Righthaven seems to be obtaining copyrights simply for litigation, he reiterated.

“The article has been removed from its usual habitat. It is not owned by a newspaper, but has been assigned to a company that does not publish news stories, but uses them exclusively to file infringement lawsuits. That practice has a chilling effect on potential fair uses of Righthaven-owned articles, diminishes public access to the facts contained in them and does nothing to advance the Copyright Act’s purpose of promoting artistic creation. When a copyrighted work is simply an instrumentality for litigation, it is properly granted the lowest possible amount of protection against a fair-use claim,” the brief said.

Schultz previously was a senior staff attorney at the San Francisco-based Electronic Frontier Foundation (EFF), a digital rights group that sponsored his brief in the Righthaven/CIO case. The EFF also represents two other Righthaven defendants as a public service.

Also weighing in Tuesday were attorneys for the CIO, James Olson and Michael Stoberski of the Las Vegas law firm Olson, Cannon, Gormley & Desruisseaux.

They noted that because of all the Righthaven copyright infringement lawsuits filed since March in U.S. District Court for Nevada — at least 186 — the court “has an opportunity to establish a standard upon which future Internet fair use lawsuits are analyzed.”

The CIO attorneys argued the Righthaven lawsuits aren’t about protecting copyrights, but are about maximizing Righthaven’s profits by coercing defendants into settlements.

“To this very day, the article is still available for anyone to read on the Review-Journal website. Any viewer can simply right click on the mouse to copy and paste the full text of the article and reproduce it in other media,” the CIO attorneys said in their filing. “The website invites the readers to save copies of its articles onto personal computers and email articles to third parties by simply selecting a tab at the top of the page. Despite its granting website visitors the explicit right to replicate entire articles, Righthaven has brought this lawsuit and many more to achieve a simple purpose, maximization of profits.”

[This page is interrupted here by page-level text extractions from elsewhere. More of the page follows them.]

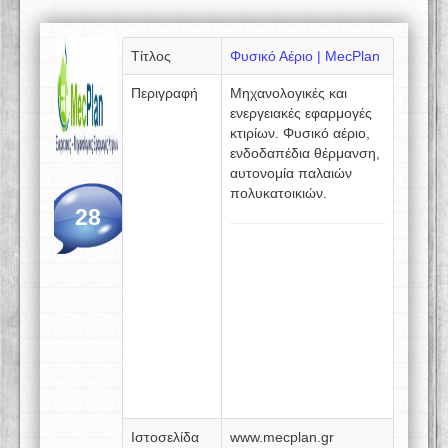
Τίτλος
Φυσικό Αέριο | MecPlan
Περιγραφή
Μηχανολογικές και
ενεργειακές εφαρμογές
κτιρίων. Φυσικό αέριο,
ενδοδαπέδια θέρμανση,
αυτονομία παλαιών
πολυκατοικιών.
28
Ιστοσελίδα
www.mecplan.gr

“On the one hand, Righthaven encourages its readers to disseminate its articles to third parties, but considers the posting onto a blog copyright infringement. If CIO would have selected the ‘email this’ icon and sent the article to all of its registered members, Righthaven surely could not complain about the manner in which it was disseminated,” the CIO attorneys wrote.

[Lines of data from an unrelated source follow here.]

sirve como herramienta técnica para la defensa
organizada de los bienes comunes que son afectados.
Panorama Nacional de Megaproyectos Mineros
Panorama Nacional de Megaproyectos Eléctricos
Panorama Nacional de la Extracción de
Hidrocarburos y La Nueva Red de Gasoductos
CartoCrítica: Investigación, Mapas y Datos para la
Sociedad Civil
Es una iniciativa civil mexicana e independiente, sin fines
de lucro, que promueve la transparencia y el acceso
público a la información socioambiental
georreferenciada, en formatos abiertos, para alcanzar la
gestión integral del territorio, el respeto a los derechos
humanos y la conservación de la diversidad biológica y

The attorneys also took a shot at Rightaven’s claim that its lawsuits are necessary to deter copyright infringement.

“While Righthaven may be the current holder of the article, it was created solely to sue third parties in an effort to limit any bad publicity that might accompany a lawsuit filed on behalf of the Review-Journal,” they wrote. “The notion that Righthaven is fighting to preserve intellectual property is a mere ruse.”